The $31.5 billion fiscal 2018 Interior-Environment spending bill approved by the House Appropriations Committee on Tuesday includes $145 million for the National Endowment for the Arts.

While that’s still a 3.2 percent cut from the fiscal year 2017 enacted level, it is more than $116 million above Trump’s budget request. The National Endowment for the Humanities would receive $145 million in fiscal 2018, which is $103.7 million above the White House budget request.

The NEA and NEH, which both receive only a tiny fraction of federal spending, faced the specter of erasure when President Donald Trump in his fiscal 2018 budget outline proposed starting to wind down the programs next year. In justifying its proposal, the White House said the agencies could continue to receive funding from private donors, and argued that it does not consider the activities of those programs “to be core federal responsibilities.”
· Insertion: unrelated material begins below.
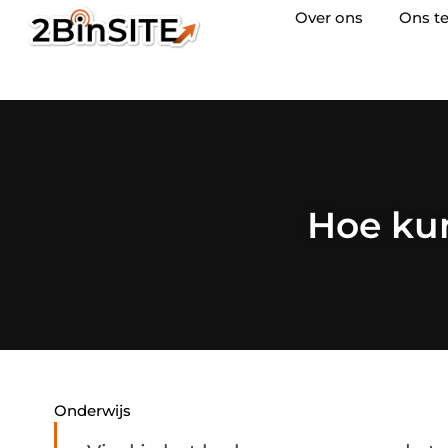
Over ons
Ons t
Hoe kun
Onderwijs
The Heritage Foundation, a conservative think tank that has backed Trump’s plan to gut the programs, has described them as “welfare for cultural elitists.”

Federal funding for entities like the NEA and NEH is neither “necessary nor prudent,” Romina Boccia, whose research at Heritage focuses on government spending and the national debt, told CQ Roll Call in an email.
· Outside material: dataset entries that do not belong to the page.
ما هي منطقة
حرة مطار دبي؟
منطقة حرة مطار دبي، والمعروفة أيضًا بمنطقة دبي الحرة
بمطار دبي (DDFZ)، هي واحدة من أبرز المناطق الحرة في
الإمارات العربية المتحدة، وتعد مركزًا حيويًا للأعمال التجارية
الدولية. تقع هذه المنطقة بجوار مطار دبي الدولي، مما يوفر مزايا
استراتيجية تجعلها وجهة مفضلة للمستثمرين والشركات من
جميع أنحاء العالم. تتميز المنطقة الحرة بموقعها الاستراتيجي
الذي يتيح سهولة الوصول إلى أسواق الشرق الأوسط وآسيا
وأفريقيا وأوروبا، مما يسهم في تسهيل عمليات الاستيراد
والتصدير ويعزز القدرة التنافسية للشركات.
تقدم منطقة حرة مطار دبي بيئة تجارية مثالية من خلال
“Private sector charitable contributions to arts, culture, and humanities totaled more than $17 billion in 2015, making federal contributions to this vital sector of civil society less than a rounding error,” she said.

Trump’s proposal threw arts and culture organizations across the country into a panic about the future of the crucial funding sources, but their fate lies in the hands of Congress, which has the final say in whether the government continues to spend on them.

Even as the Interior-Environment bill spares the NEH and NEA, it would cut a combined $10 million from both programs, reductions that Rep. Betty McCollum of Minnesota, the ranking Democrat on the Interior-Environment Appropriations Subcommittee, found “egregious.”

“While I’m pleased that House Republicans didn’t follow President Trump’s lead in eliminating these critical cultural institutions, I am disappointed that they decided to cut them by $10 million,” she told CQ Roll Call through an aide. “The NEA and the NEH provide support in communities large and small, stimulating regional economies, promoting innovation and creativity, assisting students, and serving our veterans .”

LBJ legacy

Both programs were created in 1965 by President Lyndon B. Johnson, under pressure for the federal government to start backing the arts and humanities the same way it did science programs. Where other countries have culture ministries to support the arts, federal support for arts and humanities programs across the United States mainly comes through the NEH and NEA.

NEH provides grants to institutions such as museums, libraries, colleges, public broadcasting, and individual scholars to promote the humanities. According to the agency, its grants strengthen teaching and learning in schools and colleges, facilitate research and provide access to cultural and educational resources.

Similarly, the NEA says it writes grants to “thousands of nonprofits each year, along with partnerships and special arts initiatives, research and other support that contribute to the vitality of our neighborhoods, students and schools, workplace and culture” and supports “activities such as performances, exhibitions, healing arts and arts education programs, festivals, and artist residencies.”

Lawmakers from both parties promise to continue to resist proposals to eliminate the programs. Backers argue that although they receive little federal funding, their impacts are far reaching and promote philanthropic giving from private donors.

Congressional Arts Caucus C0-Chairman Leonard Lance told CQ Roll Call that there is “a tremendous multiplier effect,” from the programs that directly helps with job creation and increased tax revenues.

“I believe that this is in the best interest of the nation,” the New Jersey Republican said.

The House Appropriations Committee report on the funding bill noted the NEH’s support of grant programs to benefit wounded warriors and to provide educational opportunities for veterans and service members transitioning to civilian life, and commended the NEA’s participation in military arts programs and longstanding collaboration with states.

“I believe the promotion of the arts is vital to the success and prosperity of our country and I’m pleased to see this funding preserved,” Nevada Republican Rep. Mark Amodei said in a Tuesday emailed newsletter from his office hours before the Interior-Environment bill was marked up in full committee.

While the agencies cannot advocate for their own federal funding and would not comment on the current appropriations process, Victoria Hutter, a spokeswoman for the NEA told CQ Roll Call that the agency will continue to accept grant applications for fiscal year 2018 “at our usual deadlines and will continue to operate as usual until a new budget is enacted by Congress.”